From April 18-25 2021, Ryan Driscoll, Justin Guarino and Nick Aiello-Popeo made the first ascent of the north face (or Medusa Face) of Mt. Neacola, in the Neacola Mountains of Alaska’s Aleutian Range. They followed the line of Topher Donahue and Kennan Harvey’s 1995 attempt for the first roughly 3,500 feet, before adding more than 800 vertical feet of new sustained M6 and A2 climbing on decomposing rock. The final six pitches took 12 hours to climb.
It didn’t bother the three New Hampshire-based climbers that Donahue and Harvey had been on the face before, or that Donahue had recounted in the 1996 American Alpine Journal, “Midnight found us at the top of the face, about 800 feet of easy climbing below the summit.”
“We’re not first ascent hunters,” Aiello-Popeo told me over the phone from his home in Conway. “Other people having been on the wall wasn’t a negative thing to us. We largely couldn’t care less about leaving our stamp on anything, whether here at home or in Alaska.”
Aiello-Popeo said they were, however, surprised to discover that the “800 feet of easy climbing” Donahue mentioned ended up clocking in at sustained M6 and A2. “What looks on a map to be an easing off is actually this heinous gendarme ridge,” Aiello-Popeo told me. “So we stayed on the face. Unfortunately, the rock quickly deteriorated from stable diorite to almost-Canadian-Rockies-level choss for the last 600 feet or so. The last day and a half was nightmare time.”
At 9:00 p.m. on their seventh day on the wall, the team reached the summit ridge and set up camp for the night. In the morning, they hoped to climb the last hundred vertical feet to the still-untouched north summit of the peak. (In 1991 James Garrett, Lome Glick and Kennan Harvey had climbed the slightly higher south summit–with Fred Beckey in camp as their “spiritual leader”, according to the AAJ article penned by Garrett.) But a violent wind was blowing ice pellets uphill hard enough to make it impossible to see, even with goggles on. So they decided to forgo the summit, and descended via the unclimbed east face.

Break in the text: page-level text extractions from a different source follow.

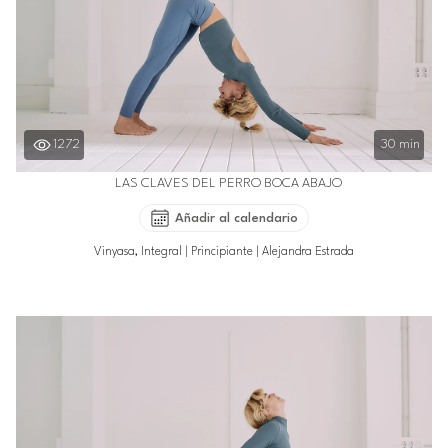
1272
30 min
LAS CLAVES DEL PERRO BOCA ABAJO
Añadir al calendario
Vinyasa, Integral
|
Principiante
|
Alejandra Estrada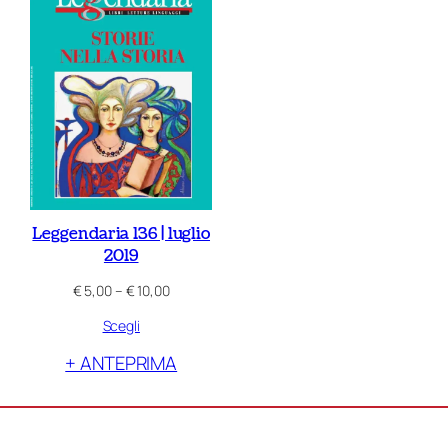
Leggendaria 136 | luglio
2019
Fascia
€
5,00
–
€
10,00
di
Scegli
prezzo:
da
+ ANTEPRIMA
€ 5,00
a
€ 10,00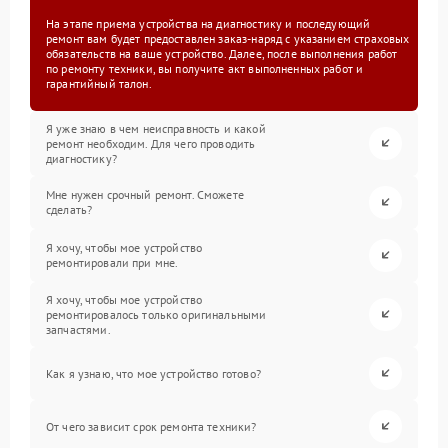
На этапе приема устройства на диагностику и последующий
ремонт вам будет предоставлен заказ-наряд с указанием страховых
обязательств на ваше устройство. Далее, после выполнения работ
по ремонту техники, вы получите акт выполненных работ и
гарантийный талон.
Я уже знаю в чем неисправность и какой
ремонт необходим. Для чего проводить
диагностику?
Мне нужен срочный ремонт. Сможете
сделать?
Я хочу, чтобы мое устройство
ремонтировали при мне.
Я хочу, чтобы мое устройство
ремонтировалось только оригинальными
запчастями.
Как я узнаю, что мое устройство готово?
От чего зависит срок ремонта техники?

Since Driscoll had scouted the east face as a possible climbing objective from base camp, he led the descent, “and nailed it,” Aiello-Popeo said. “He went right down the line he had envisioned climbing previously, safely guiding us around the serac that had almost done us in a few weeks earlier.”

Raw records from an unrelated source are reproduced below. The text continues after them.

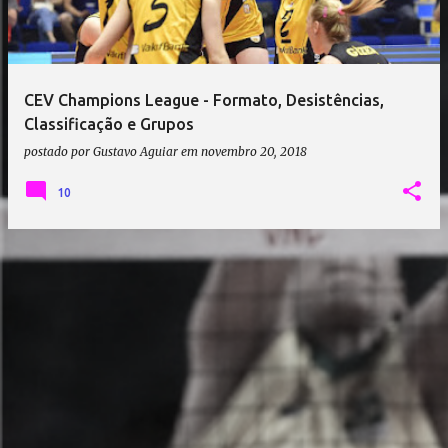
a
g
e
CEV Champions League - Formato, Desistências,
n
Classificação e Grupos
s
postado por
Gustavo Aguiar
em
novembro 20, 2018
10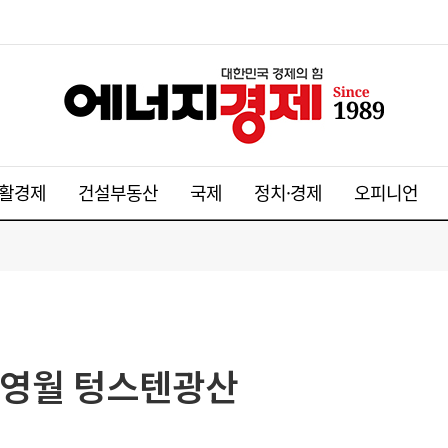
활경제
건설부동산
국제
정치·경제
오피니언
과 영월 텅스텐광산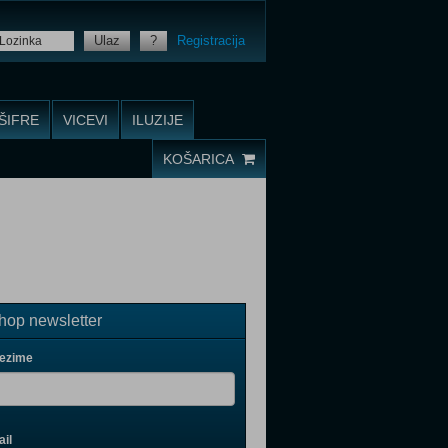
Ulaz
?
Registracija
ŠIFRE
VICEVI
ILUZIJE
KOŠARICA
op newsletter
rezime
il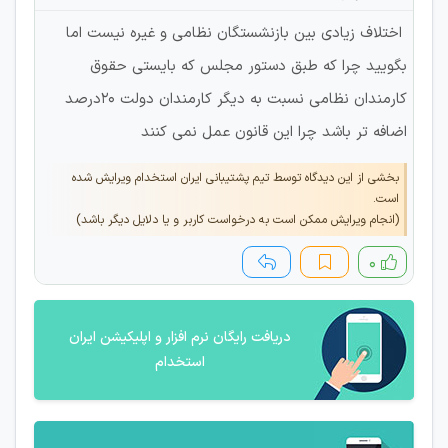
اختلاف زیادی بین بازنشستگان نظامی و غیره نیست اما
بگویید چرا که طبق دستور مجلس که بایستی حقوق
کارمندان نظامی نسبت به دیگر کارمندان دولت ۲۰درصد
اضافه تر باشد چرا این قانون عمل نمی کنند
بخشی از این دیدگاه توسط تیم پشتیبانی ایران استخدام ویرایش شده
است.
(انجام ویرایش ممکن است به درخواست کاربر و یا دلایل دیگر باشد)
۰
دریافت رایگان نرم افزار و اپلیکیشن ایران
استخدام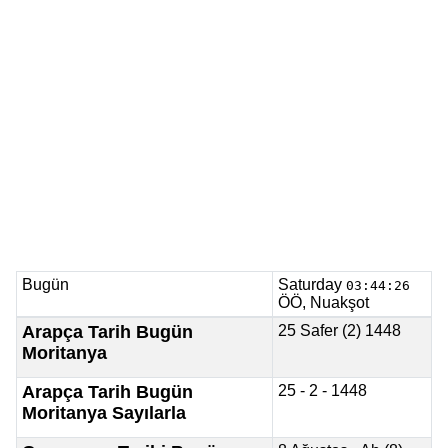
Bugün
Saturday
03:44:26
ÖÖ, Nuakşot
Arapça Tarih Bugün
25 Safer (2) 1448
Moritanya
Arapça Tarih Bugün
25 - 2 - 1448
Moritanya Sayılarla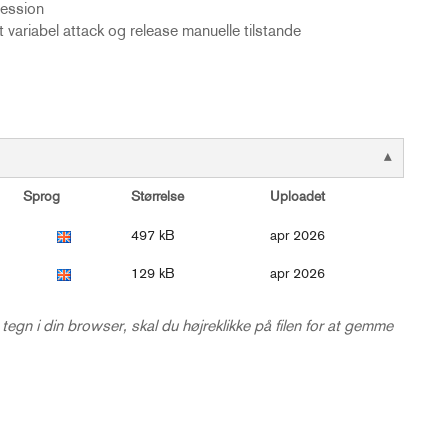
ession
 variabel attack og release manuelle tilstande
Sprog
Størrelse
Uploadet
497 kB
apr 2026
129 kB
apr 2026
 tegn i din browser, skal du højreklikke på filen for at gemme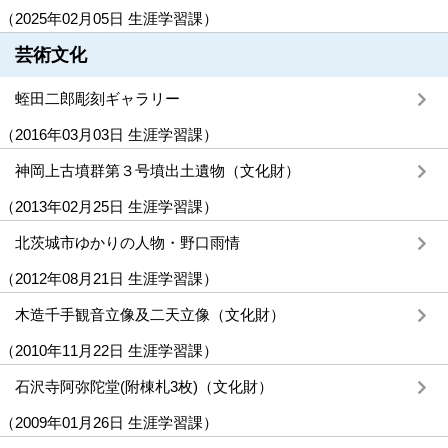
（
2025年02月05日
生涯学習課
）
芸術文化
蛭田二郎彫刻ギャラリー
（
2016年03月03日
生涯学習課
）
神岡上古墳群第３号墳出土遺物（文化財）
（
2013年02月25日
生涯学習課
）
北茨城市ゆかりの人物・野口雨情
（
2012年08月21日
生涯学習課
）
木造千手観音立像及二天立像（文化財）
（
2010年11月22日
生涯学習課
）
石沢寺阿弥陀堂(附棟札3枚)（文化財）
（
2009年01月26日
生涯学習課
）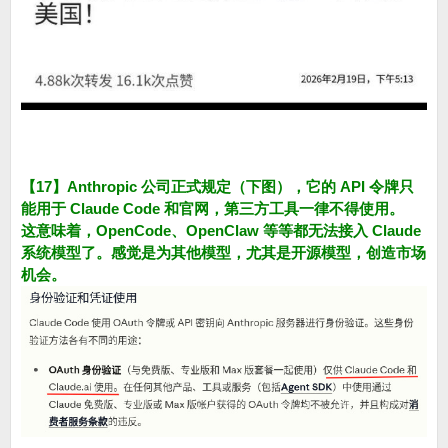
【17】Anthropic 公司正式规定（下图），它的 API 令牌只
能用于 Claude Code 和官网，第三方工具一律不得使用。
这意味着，OpenCode、OpenClaw 等等都无法接入 Claude
系统模型了。感觉是为其他模型，尤其是开源模型，创造市场
机会。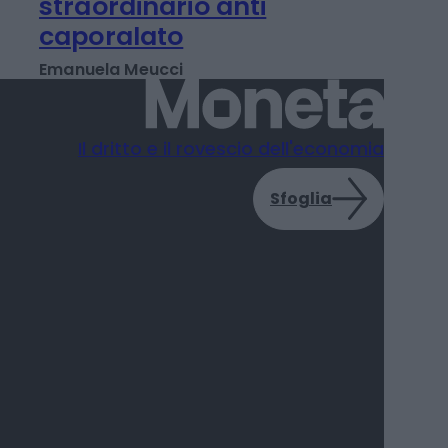
LAVORO E WELFARE
L'Inps presenta i
risultati del piano
straordinario anti
caporalato
Emanuela Meucci
Il dritto e il rovescio dell'economia
Sfoglia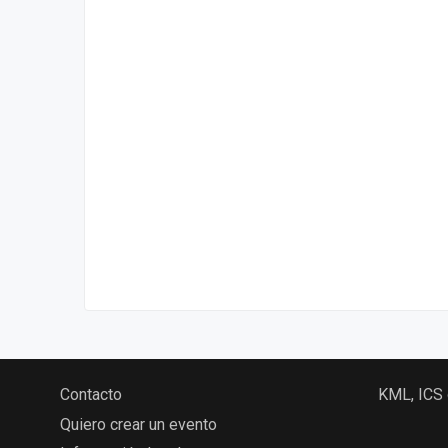
Contacto
KML, ICS
Quiero crear un evento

The serac that almost did them in is a story in and of itself. Twenty days earlier, the three climbers were in their base camp on the Lobsterclaw Glacier beneath the east face of Mt. Neacola, sleeping comfortably in separate tents as a storm raged outside. They awoke to a sudden acceleration as an avalanche blasted them–and their tents–300 feet across the darkened glacier. They held their arms up against the tent walls to try to create an air pocket for the ensuing burial. When they came to rest, they were relieved to find themselves atop the snow. Nonetheless, their entire camp was obliterated and most of their food was gone, so they decided to scrap the mission for the time being, and return home when the storm abated 48 hours after. Two weeks later, they were back in the Neacolas, camped in a slightly safer spot nearby, about to cast off on their successful climb.
“It was pretty nice to not end up dead, buried in an avalanche,” Aiello-Popeo said, in typically stoic New Englander fashion. “We all assumed we were about to be buried 30 feet down, so to end up on the surface was pretty awesome. It was like winning the lottery.”

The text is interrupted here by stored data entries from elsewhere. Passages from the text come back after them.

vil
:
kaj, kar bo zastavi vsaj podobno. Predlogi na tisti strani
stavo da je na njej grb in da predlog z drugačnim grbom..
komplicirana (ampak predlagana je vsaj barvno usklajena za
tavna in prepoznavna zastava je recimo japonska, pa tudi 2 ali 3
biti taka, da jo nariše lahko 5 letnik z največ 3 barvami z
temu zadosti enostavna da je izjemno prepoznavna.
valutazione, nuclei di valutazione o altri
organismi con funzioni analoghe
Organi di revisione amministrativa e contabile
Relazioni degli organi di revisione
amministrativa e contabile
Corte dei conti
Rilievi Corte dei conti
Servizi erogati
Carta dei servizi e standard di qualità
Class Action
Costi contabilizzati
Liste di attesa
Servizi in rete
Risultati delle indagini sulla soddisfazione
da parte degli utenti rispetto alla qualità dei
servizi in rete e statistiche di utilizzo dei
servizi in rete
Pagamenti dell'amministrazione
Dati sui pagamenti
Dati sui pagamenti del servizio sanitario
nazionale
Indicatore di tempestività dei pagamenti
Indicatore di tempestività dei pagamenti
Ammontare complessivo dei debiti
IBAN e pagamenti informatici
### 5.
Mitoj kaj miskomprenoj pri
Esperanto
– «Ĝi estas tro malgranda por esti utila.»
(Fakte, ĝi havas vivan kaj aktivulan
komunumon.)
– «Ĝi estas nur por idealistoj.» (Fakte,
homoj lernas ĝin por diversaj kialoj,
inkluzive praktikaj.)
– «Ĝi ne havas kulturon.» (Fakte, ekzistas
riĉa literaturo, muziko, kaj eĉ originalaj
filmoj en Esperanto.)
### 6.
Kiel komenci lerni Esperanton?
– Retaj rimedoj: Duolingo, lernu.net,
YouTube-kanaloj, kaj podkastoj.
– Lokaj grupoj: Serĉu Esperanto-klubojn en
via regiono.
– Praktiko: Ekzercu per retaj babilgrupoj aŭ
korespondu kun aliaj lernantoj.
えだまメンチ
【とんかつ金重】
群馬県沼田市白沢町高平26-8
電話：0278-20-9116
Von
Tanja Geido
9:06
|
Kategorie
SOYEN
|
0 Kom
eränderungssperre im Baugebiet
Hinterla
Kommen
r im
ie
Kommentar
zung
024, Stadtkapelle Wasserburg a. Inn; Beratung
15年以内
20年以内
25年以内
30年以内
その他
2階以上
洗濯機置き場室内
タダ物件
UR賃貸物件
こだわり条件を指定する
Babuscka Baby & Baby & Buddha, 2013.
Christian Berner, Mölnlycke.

When I asked Aiello-Popeo if there was anything else he wanted to say about their route, he was quick to mention that in spite of the horror-show finish, he would encourage others to climb it. “Everyone is asking me about the choss at the top, but the rest was really good. I keep saying the route will clean right up with more traffic, but everyone else seems unconvinced that anyone will ever return.”
Donahue was equally enthusiastic about the Medusa Face. “I remember climbing out of my aiders, then mixed climbing, then climbing onto these ice daggers. It was just cool. Since then, that type of climbing has become really popular. It was kind of a view into a futuristic style of climbing. So it’s too bad to hear [the quality deteriorates] up high.”
Over the past quarter of a century, Donahue couldn’t help wondering from time to time if maybe he and Harvey should have kept going. Now, hearing how difficult the final 800 vertical feet were, he can rest assured that their decision to bail was the right call. “It’s so funny 25 years later to find out we got in on the best part of the climb, and the safest,” he said. “I’m glad we turned around where we did because it was storming. We were fairly strung out at that point.”